• EXERCISE: The expected response is the entire set of entries, copied exactly.

• DATA UNDER STUDY:
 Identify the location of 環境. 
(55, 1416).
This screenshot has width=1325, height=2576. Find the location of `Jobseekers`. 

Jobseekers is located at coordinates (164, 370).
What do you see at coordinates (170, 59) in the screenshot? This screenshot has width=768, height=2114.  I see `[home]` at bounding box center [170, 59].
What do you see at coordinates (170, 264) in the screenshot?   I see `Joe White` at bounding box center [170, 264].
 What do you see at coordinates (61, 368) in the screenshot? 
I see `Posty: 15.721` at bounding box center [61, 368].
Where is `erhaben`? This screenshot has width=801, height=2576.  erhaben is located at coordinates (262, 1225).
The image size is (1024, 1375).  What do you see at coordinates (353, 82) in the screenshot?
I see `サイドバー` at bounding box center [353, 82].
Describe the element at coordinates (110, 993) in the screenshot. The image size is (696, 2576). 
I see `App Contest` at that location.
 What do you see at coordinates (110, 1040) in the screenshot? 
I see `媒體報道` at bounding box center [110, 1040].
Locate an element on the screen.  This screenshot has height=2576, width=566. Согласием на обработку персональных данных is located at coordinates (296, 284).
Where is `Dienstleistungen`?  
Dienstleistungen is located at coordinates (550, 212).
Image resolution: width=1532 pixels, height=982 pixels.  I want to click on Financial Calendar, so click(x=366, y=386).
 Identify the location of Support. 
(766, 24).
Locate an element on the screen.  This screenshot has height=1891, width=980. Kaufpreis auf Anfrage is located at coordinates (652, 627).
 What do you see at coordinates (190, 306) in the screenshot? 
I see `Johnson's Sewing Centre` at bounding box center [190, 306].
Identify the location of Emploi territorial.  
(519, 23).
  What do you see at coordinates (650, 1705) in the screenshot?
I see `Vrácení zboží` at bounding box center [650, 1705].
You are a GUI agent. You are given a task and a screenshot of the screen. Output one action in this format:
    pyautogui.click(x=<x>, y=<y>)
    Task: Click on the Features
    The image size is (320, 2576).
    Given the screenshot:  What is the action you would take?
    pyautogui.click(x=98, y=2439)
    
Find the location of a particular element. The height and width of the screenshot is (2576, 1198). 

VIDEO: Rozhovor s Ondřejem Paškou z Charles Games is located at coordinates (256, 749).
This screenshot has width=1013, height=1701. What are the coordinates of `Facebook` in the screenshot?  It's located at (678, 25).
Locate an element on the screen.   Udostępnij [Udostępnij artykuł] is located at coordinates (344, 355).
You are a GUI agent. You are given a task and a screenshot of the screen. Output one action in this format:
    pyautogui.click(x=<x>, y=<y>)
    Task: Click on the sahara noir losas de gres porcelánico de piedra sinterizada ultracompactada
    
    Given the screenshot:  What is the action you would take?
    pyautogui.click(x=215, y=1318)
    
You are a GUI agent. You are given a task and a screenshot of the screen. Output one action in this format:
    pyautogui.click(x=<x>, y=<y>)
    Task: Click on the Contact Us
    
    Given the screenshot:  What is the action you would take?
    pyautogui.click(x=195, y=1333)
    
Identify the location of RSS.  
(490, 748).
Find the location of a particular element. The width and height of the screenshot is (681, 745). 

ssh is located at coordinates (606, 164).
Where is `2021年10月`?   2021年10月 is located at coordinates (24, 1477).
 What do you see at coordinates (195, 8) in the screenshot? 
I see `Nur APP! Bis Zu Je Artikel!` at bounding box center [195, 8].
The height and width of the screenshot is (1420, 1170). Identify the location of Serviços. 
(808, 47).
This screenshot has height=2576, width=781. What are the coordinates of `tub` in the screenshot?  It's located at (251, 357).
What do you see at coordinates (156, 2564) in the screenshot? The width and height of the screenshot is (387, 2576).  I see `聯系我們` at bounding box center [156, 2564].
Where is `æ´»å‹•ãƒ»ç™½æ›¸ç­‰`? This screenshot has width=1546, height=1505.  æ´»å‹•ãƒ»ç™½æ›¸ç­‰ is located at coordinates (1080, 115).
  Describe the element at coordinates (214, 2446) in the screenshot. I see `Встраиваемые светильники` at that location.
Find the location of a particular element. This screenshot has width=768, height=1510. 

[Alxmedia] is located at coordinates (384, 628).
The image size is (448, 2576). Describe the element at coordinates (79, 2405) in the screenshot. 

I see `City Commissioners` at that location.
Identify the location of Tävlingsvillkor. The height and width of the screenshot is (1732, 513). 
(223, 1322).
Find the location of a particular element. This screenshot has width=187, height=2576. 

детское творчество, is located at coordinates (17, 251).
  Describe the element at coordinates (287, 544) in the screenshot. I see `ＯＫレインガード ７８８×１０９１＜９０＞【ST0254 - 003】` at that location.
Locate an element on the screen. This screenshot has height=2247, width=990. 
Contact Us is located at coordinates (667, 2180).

• EXERCISE ANSWER:
 Identify the location of 環境. 
(55, 1416).
This screenshot has width=1325, height=2576. Find the location of `Jobseekers`. 

Jobseekers is located at coordinates (164, 370).
What do you see at coordinates (170, 59) in the screenshot? This screenshot has width=768, height=2114.  I see `[home]` at bounding box center [170, 59].
What do you see at coordinates (170, 264) in the screenshot?   I see `Joe White` at bounding box center [170, 264].
 What do you see at coordinates (61, 368) in the screenshot? 
I see `Posty: 15.721` at bounding box center [61, 368].
Where is `erhaben`? This screenshot has width=801, height=2576.  erhaben is located at coordinates (262, 1225).
The image size is (1024, 1375).  What do you see at coordinates (353, 82) in the screenshot?
I see `サイドバー` at bounding box center [353, 82].
Describe the element at coordinates (110, 993) in the screenshot. The image size is (696, 2576). 
I see `App Contest` at that location.
 What do you see at coordinates (110, 1040) in the screenshot? 
I see `媒體報道` at bounding box center [110, 1040].
Locate an element on the screen.  This screenshot has height=2576, width=566. Согласием на обработку персональных данных is located at coordinates (296, 284).
Where is `Dienstleistungen`?  
Dienstleistungen is located at coordinates (550, 212).
Image resolution: width=1532 pixels, height=982 pixels.  I want to click on Financial Calendar, so click(x=366, y=386).
 Identify the location of Support. 
(766, 24).
Locate an element on the screen.  This screenshot has height=1891, width=980. Kaufpreis auf Anfrage is located at coordinates (652, 627).
 What do you see at coordinates (190, 306) in the screenshot? 
I see `Johnson's Sewing Centre` at bounding box center [190, 306].
Identify the location of Emploi territorial.  
(519, 23).
  What do you see at coordinates (650, 1705) in the screenshot?
I see `Vrácení zboží` at bounding box center [650, 1705].
You are a GUI agent. You are given a task and a screenshot of the screen. Output one action in this format:
    pyautogui.click(x=<x>, y=<y>)
    Task: Click on the Features
    The image size is (320, 2576).
    Given the screenshot:  What is the action you would take?
    pyautogui.click(x=98, y=2439)
    
Find the location of a particular element. The height and width of the screenshot is (2576, 1198). 

VIDEO: Rozhovor s Ondřejem Paškou z Charles Games is located at coordinates (256, 749).
This screenshot has width=1013, height=1701. What are the coordinates of `Facebook` in the screenshot?  It's located at (678, 25).
Locate an element on the screen.   Udostępnij [Udostępnij artykuł] is located at coordinates (344, 355).
You are a GUI agent. You are given a task and a screenshot of the screen. Output one action in this format:
    pyautogui.click(x=<x>, y=<y>)
    Task: Click on the sahara noir losas de gres porcelánico de piedra sinterizada ultracompactada
    
    Given the screenshot:  What is the action you would take?
    pyautogui.click(x=215, y=1318)
    
You are a GUI agent. You are given a task and a screenshot of the screen. Output one action in this format:
    pyautogui.click(x=<x>, y=<y>)
    Task: Click on the Contact Us
    
    Given the screenshot:  What is the action you would take?
    pyautogui.click(x=195, y=1333)
    
Identify the location of RSS.  
(490, 748).
Find the location of a particular element. The width and height of the screenshot is (681, 745). 

ssh is located at coordinates (606, 164).
Where is `2021年10月`?   2021年10月 is located at coordinates (24, 1477).
 What do you see at coordinates (195, 8) in the screenshot? 
I see `Nur APP! Bis Zu Je Artikel!` at bounding box center [195, 8].
The height and width of the screenshot is (1420, 1170). Identify the location of Serviços. 
(808, 47).
This screenshot has height=2576, width=781. What are the coordinates of `tub` in the screenshot?  It's located at (251, 357).
What do you see at coordinates (156, 2564) in the screenshot? The width and height of the screenshot is (387, 2576).  I see `聯系我們` at bounding box center [156, 2564].
Where is `æ´»å‹•ãƒ»ç™½æ›¸ç­‰`? This screenshot has width=1546, height=1505.  æ´»å‹•ãƒ»ç™½æ›¸ç­‰ is located at coordinates (1080, 115).
  Describe the element at coordinates (214, 2446) in the screenshot. I see `Встраиваемые светильники` at that location.
Find the location of a particular element. This screenshot has width=768, height=1510. 

[Alxmedia] is located at coordinates (384, 628).
The image size is (448, 2576). Describe the element at coordinates (79, 2405) in the screenshot. 

I see `City Commissioners` at that location.
Identify the location of Tävlingsvillkor. The height and width of the screenshot is (1732, 513). 
(223, 1322).
Find the location of a particular element. This screenshot has width=187, height=2576. 

детское творчество, is located at coordinates (17, 251).
  Describe the element at coordinates (287, 544) in the screenshot. I see `ＯＫレインガード ７８８×１０９１＜９０＞【ST0254 - 003】` at that location.
Locate an element on the screen. This screenshot has height=2247, width=990. 
Contact Us is located at coordinates (667, 2180).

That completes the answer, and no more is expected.